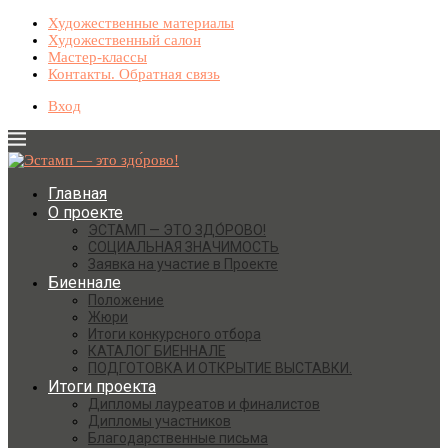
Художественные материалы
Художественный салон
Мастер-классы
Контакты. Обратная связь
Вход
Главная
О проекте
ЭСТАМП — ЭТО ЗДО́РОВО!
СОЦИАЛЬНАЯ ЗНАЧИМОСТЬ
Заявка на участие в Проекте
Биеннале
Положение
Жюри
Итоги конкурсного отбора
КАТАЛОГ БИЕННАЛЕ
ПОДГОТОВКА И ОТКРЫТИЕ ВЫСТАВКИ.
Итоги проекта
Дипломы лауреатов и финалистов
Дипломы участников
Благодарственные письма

* * *

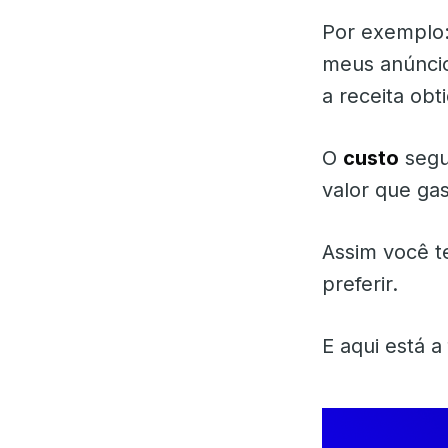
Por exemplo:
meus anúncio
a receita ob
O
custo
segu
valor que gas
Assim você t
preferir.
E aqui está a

--

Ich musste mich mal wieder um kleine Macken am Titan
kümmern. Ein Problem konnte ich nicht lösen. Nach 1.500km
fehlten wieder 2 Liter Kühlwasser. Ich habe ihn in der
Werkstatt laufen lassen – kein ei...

## Work request
Give back exactly the lines above, from the line containing "Мастер-классы" through the line containing "Благодарственные письма", with both end lines and nothing more.

## Written response
Мастер-классы
Контакты. Обратная связь
Вход
Главная
О проекте
ЭСТАМП — ЭТО ЗДО́РОВО!
СОЦИАЛЬНАЯ ЗНАЧИМОСТЬ
Заявка на участие в Проекте
Биеннале
Положение
Жюри
Итоги конкурсного отбора
КАТАЛОГ БИЕННАЛЕ
ПОДГОТОВКА И ОТКРЫТИЕ ВЫСТАВКИ.
Итоги проекта
Дипломы лауреатов и финалистов
Дипломы участников
Благодарственные письма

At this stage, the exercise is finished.